YOUR INSTRUCTIONS |
Your answer is a copy of every line in the records where "herêmê" appears.

THE DATA |
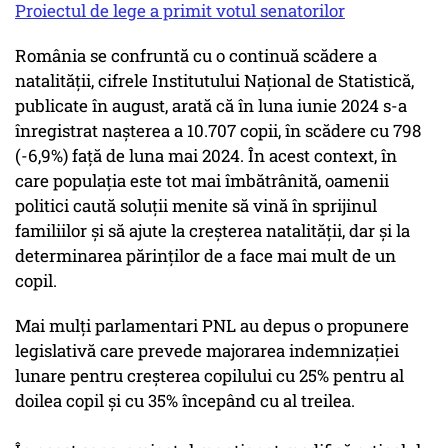
Proiectul de lege a primit votul senatorilor
România se confruntă cu o continuă scădere a
natalității, cifrele Institutului Național de Statistică,
publicate în august, arată că în luna iunie 2024 s-a
înregistrat nașterea a 10.707 copii, în scădere cu 798
(-6,9%) față de luna mai 2024. În acest context, în
care populația este tot mai îmbătrânită, oamenii
politici caută soluții menite să vină în sprijinul
familiilor și să ajute la creșterea natalității, dar și la
determinarea părinților de a face mai mult de un
copil.
Mai mulți parlamentari PNL au depus o propunere
legislativă care prevede majorarea indemnizației
lunare pentru creșterea copilului cu 25% pentru al
doilea copil și cu 35% începând cu al treilea.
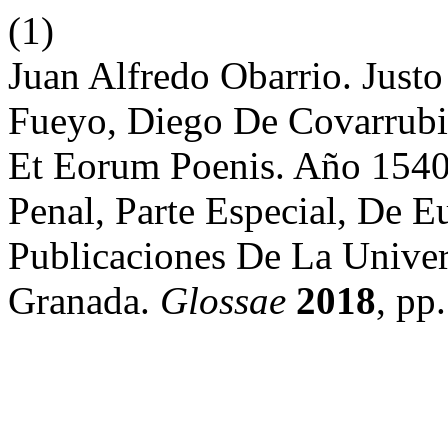
(1)
Juan Alfredo Obarrio. Justo
Fueyo, Diego De Covarrubi
Et Eorum Poenis. Año 1540
Penal, Parte Especial, De E
Publicaciones De La Unive
Granada.
Glossae
2018
, pp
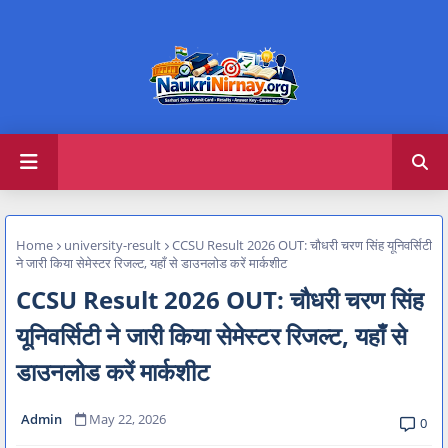
Home
university-result
CCSU Result 2026 OUT: चौधरी चरण सिंह यूनिवर्सिटी
ने जारी किया सेमेस्टर रिजल्ट, यहाँ से डाउनलोड करें मार्कशीट
CCSU Result 2026 OUT: चौधरी चरण सिंह
यूनिवर्सिटी ने जारी किया सेमेस्टर रिजल्ट, यहाँ से
डाउनलोड करें मार्कशीट
Admin
May 22, 2026
0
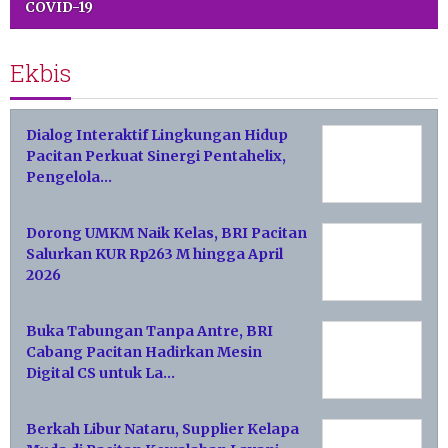
COVID-19
Ekbis
Dialog Interaktif Lingkungan Hidup
Pacitan Perkuat Sinergi Pentahelix,
Pengelola…
Dorong UMKM Naik Kelas, BRI Pacitan
Salurkan KUR Rp263 M hingga April
2026
Buka Tabungan Tanpa Antre, BRI
Cabang Pacitan Hadirkan Mesin
Digital CS untuk La…
Berkah Libur Nataru, Supplier Kelapa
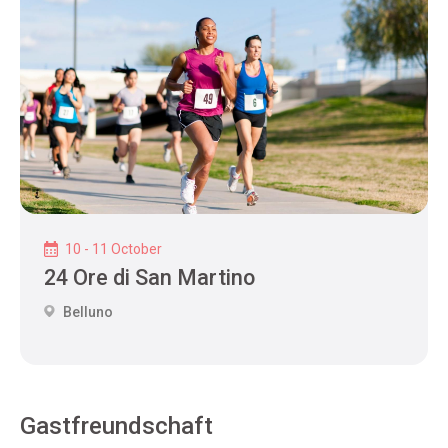
10 - 11 October
24 Ore di San Martino
Belluno
Gastfreundschaft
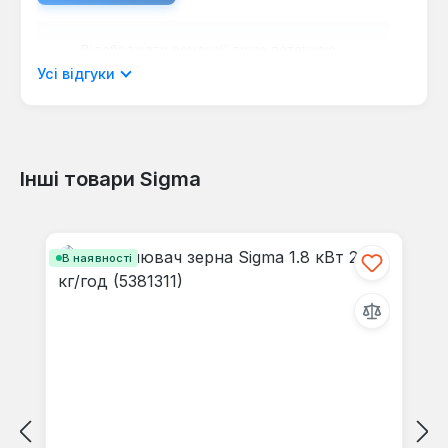
Відображати рецензії лише поточною
мовою.
Усі відгуки
Інші товари Sigma
Відгуків не знайдено. Поділіться
своїми знаннями з іншими.
Пропустити галерею продуктів
В наявності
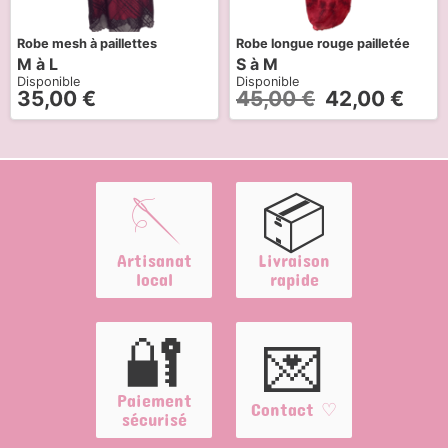
Robe mesh à paillettes
Robe longue rouge pailletée
M à L
S à M
Disponible
Disponible
35,00
€
45,00
€
42,00
€
🪡
📦
Artisanat
Livraison
local
rapide
🔐
💌
Paiement
Contact ♡
sécurisé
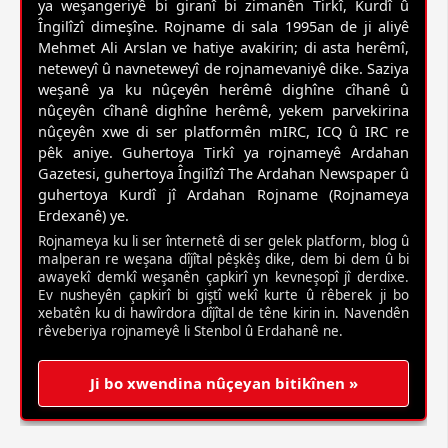
ya weşangeriyê bi giranî bi zimanên Tirkî, Kurdî û
Îngilîzî dimeşîne. Rojname di sala 1995an de ji aliyê
Mehmet Ali Arslan ve hatiye avakirin; di asta herêmî,
neteweyî û navneteweyî de rojnamevaniyê dike. Saziya
weşanê ya ku nûçeyên herêmê dighîne cîhanê û
nûçeyên cîhanê dighîne herêmê, yekem parvekirina
nûçeyên xwe di ser platformên mIRC, ICQ û IRC re
pêk aniye. Guhertoya Tirkî ya rojnameyê Ardahan
Gazetesi, guhertoya Îngilîzî The Ardahan Newspaper û
guhertoya Kurdî jî Ardahan Rojname (Rojnameya
Erdexanê) ye.
Rojnameya ku li ser înternetê di ser gelek platform, blog û
malperan re weşana dîjîtal pêşkêş dike, dem bi dem û bi
awayekî demkî weşanên çapkirî yn kevneşopî jî derdixe.
Ev nusheyên çapkirî bi giştî wekî kurte û rêberek ji bo
xebatên ku di hawîrdora dîjîtal de têne kirin in. Navendên
rêveberiya rojnameyê li Stenbol û Erdahanê ne.
Ji bo xwendina nûçeyan bitikînen »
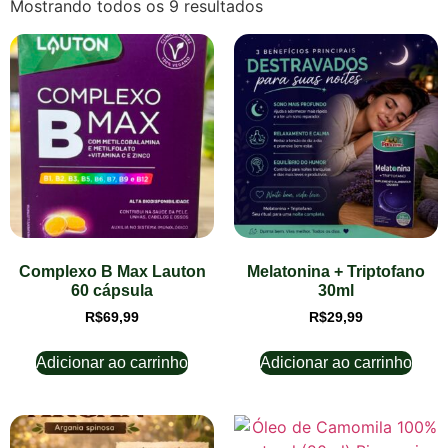
Mostrando todos os 9 resultados
Complexo B Max Lauton
Melatonina + Triptofano
60 cápsula
30ml
R$
69,99
R$
29,99
Adicionar ao carrinho
Adicionar ao carrinho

TASK RESULT |
weşanê ya ku nûçeyên herêmê dighîne cîhanê û
nûçeyên cîhanê dighîne herêmê, yekem parvekirina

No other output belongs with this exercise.